Question: The switch in figure is open for t < 0 then closed at time t = 0. Find the current in the inductor. ...

Question

The switch in figure is open for t < 0 then closed at time t = 0. Find the current in the inductor.

A) i=7.5−0.25 ${e^{ - 7t}}$
B) i=1.5−0.25 ${e^{ - 10t}}$
C) i=1.5−0.25 ${e^{ - 9t}}$
D) i=1.5−0.25 ${e^{ - 12t}}$

Answer 1

Solution

We are going to find out the value of current at time zero and at time infinity. At the time of zero there will be infinite resistance and at time infinity the inductor will be charged. Through net R(resistance) we will get the inductor current and after simplifying it we get our solution.

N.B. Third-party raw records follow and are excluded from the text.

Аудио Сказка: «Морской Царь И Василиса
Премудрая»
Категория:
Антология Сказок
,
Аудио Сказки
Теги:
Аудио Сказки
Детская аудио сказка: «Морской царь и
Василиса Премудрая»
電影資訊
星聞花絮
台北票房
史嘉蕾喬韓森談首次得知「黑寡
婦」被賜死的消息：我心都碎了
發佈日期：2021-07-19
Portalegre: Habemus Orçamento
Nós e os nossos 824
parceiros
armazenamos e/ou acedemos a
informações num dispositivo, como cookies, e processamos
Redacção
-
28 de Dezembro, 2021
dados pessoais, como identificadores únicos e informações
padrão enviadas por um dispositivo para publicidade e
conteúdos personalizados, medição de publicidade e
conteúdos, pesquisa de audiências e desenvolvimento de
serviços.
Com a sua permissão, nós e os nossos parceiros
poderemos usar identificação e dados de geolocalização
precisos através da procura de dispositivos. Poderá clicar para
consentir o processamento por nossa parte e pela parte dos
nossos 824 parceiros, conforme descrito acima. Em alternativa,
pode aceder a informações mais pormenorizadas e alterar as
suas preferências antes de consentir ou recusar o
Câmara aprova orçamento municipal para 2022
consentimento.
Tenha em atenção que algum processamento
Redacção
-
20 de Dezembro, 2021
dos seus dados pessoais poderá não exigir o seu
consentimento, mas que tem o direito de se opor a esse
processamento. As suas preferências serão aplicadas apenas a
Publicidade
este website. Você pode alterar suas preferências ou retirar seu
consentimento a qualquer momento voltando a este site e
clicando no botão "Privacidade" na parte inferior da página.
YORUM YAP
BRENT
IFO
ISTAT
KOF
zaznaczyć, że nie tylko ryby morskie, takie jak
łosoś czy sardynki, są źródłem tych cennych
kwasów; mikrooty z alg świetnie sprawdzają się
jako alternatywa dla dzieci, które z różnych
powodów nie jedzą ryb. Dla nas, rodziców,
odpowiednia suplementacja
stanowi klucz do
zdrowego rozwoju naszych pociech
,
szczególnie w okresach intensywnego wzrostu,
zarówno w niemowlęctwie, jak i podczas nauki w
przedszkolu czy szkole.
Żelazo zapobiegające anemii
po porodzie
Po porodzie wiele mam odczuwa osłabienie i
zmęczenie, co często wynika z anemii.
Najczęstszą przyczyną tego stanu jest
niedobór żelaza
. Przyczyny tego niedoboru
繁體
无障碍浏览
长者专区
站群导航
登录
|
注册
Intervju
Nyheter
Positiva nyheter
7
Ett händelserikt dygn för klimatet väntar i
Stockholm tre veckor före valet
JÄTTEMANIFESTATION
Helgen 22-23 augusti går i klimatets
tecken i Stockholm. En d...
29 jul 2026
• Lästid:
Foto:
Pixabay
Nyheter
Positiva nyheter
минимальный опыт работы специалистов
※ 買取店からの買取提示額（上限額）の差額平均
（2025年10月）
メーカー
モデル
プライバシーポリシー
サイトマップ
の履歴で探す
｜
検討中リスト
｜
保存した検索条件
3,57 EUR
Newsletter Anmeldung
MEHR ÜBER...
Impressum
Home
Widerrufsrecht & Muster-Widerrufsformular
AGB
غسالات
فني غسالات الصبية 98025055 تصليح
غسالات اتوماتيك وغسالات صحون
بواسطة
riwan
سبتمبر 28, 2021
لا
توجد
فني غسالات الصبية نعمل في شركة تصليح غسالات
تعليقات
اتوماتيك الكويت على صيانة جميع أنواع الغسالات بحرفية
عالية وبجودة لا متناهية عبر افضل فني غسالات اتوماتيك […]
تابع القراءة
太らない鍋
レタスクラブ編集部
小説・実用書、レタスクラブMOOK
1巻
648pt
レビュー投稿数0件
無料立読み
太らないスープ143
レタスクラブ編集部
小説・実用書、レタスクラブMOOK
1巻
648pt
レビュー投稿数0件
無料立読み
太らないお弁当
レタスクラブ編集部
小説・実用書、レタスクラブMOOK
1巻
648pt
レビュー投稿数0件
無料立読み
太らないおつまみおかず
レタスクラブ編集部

Complete step by step answer:
Step 1:
An inductor is a passive electronic component that stores energy in the form of a magnetic field. In its simplest form, an inductor consists of a wire loop or coil. The inductance is directly proportional to the number of turns in the coil. Inductance also depends on the radius of the coil and on the type of material around which the coil is wound.
At (t=0), we can see that no charge is going through the inductor so it will offer infinite resistance.
Then initially our current ${i_1}$ = $\dfrac{{10}}{8}$ which is equal to 1.25A $\left( {\therefore V = iR} \right)$ V is volt, I is current and R is resistance along inductor
Then at t= $\infty$ (for a long time) inductor will be charged fully
Net resistance R equal to $4 + \dfrac{{8 \times 4}}{{8 + 4}}$ which is equal to $\dfrac{{20}}{3}$
${i_2}$ Will be equal to $\dfrac{{10}}{{\dfrac{{20}}{3}}}$ and this will give ${i_2}$ equal to 1.5A
So along 8 $\Omega$ there will be 0.5A current and along 4 $\Omega$ there is 1.0A of current
Step 2:
Now we know that in the branch of inductor in saturation there is a 0.5A of current and it can be calculated as ${i_L}$ =0.5 $\left( {1 - {e^{\dfrac{t}{\tau }}}} \right)$ ……. (1) and here ${\tau _L}$ = $\dfrac{L}{{{R_{NET}}}}$ ( ${R_{NET}}$ is calculated across the branches of inductor)
${R_{NET}}$ =10 $\Omega$ and from here we will get value of ${\tau _L}$ =0.1sec
Now, equation (1) will have a form of ${i_L}$ =0.5 $\left( {1 - {e^{\dfrac{t}{{0.1}}}}} \right)$ which is equal to ${i_L}$ =0.5 $\left( {1 - {e^{ - 10t}}} \right)$
Then i=1.25+0.25 $\left( {1 - {e^{\dfrac{t}{{0.1}}}}} \right)$ or it is equal to 1.5−0.25 $\left( {1 - {e^{ - 10t}}} \right)$

Hence option B is correct

Note: In simple words we can say- use Ohm's Law and find the value of the total current: I = $\dfrac{V}{R}$ amp. Calculate the voltages across resistor R and inductor L by using Ohm's Law. If series inductors: Just add up the value of each individual inductor. Two or more identical parallel inductors: Add them up and divide by the number of inductors.